No. Pasea para estar consigo mismo. Tampoco lo hace por razones de
salud. Camina. Camina porque nada lo detiene. Me imagino que si en su
camino encontrase un muro alto y extendido no se alteraría en lo más
mínimo. Tomaría otra dirección, y si ésta tampoco fuese practicable, la
volvería a cambiar y seguiría caminando, las manos apenas sacudidas por
el movimiento natural de todo su cuerpo y las piernas trabajando sin
esfuerzo alguno para alargar o apresurar el paso. No.
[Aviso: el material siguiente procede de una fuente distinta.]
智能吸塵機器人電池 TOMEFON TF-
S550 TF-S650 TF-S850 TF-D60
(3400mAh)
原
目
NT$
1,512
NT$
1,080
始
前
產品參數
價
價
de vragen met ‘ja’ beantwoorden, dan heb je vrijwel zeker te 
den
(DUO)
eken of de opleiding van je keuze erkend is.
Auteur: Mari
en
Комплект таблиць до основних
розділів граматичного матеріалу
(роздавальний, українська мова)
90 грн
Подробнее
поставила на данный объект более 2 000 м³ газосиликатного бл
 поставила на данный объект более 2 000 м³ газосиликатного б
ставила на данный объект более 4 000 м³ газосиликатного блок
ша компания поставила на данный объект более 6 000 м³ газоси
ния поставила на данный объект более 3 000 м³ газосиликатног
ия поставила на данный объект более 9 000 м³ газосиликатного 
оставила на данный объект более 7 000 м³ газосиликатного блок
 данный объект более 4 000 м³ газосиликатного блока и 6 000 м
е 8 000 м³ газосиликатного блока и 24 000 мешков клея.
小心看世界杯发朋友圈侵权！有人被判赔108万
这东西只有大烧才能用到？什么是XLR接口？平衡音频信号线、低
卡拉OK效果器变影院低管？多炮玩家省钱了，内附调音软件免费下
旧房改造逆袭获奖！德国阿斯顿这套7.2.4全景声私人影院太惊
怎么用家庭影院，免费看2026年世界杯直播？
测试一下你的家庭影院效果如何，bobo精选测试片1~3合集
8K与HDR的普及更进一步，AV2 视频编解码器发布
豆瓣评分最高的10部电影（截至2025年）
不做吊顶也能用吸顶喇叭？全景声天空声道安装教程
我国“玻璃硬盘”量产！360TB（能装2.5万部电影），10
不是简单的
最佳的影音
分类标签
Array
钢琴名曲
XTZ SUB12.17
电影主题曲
Su paso es
verdaderamente suyo y de nadie más, y no puede ser ni alargado ni
acelerado. En resposo, todo su cuerpo es el de un deportista: cuando se
mueve, el de un niño disminuido por el gran amor de sus padres. Yo sé
que la vida no ha sido una madre cariñosa con él. De haber sido peor,
igualmente el señor James Joyce hubiera conservado el aspecto de una
persona que considera a las cosas como puntos que rompen la luz para
divertirlo. Lleva gafas, y por cierto que las usa desde la mañana
temprano cuando se levanta, hasta bien entrada la noche. Tal vez vea
menos de lo que se pueda suponer por su aspecto, pero da la sensación de
una persona que se mueve para ver. Seguramente no es capaz de combatir y
tampoco lo desea. Va por la vida esperando no toparse con mala gente.
De todo corazón le deseo que esto nunca le suceda.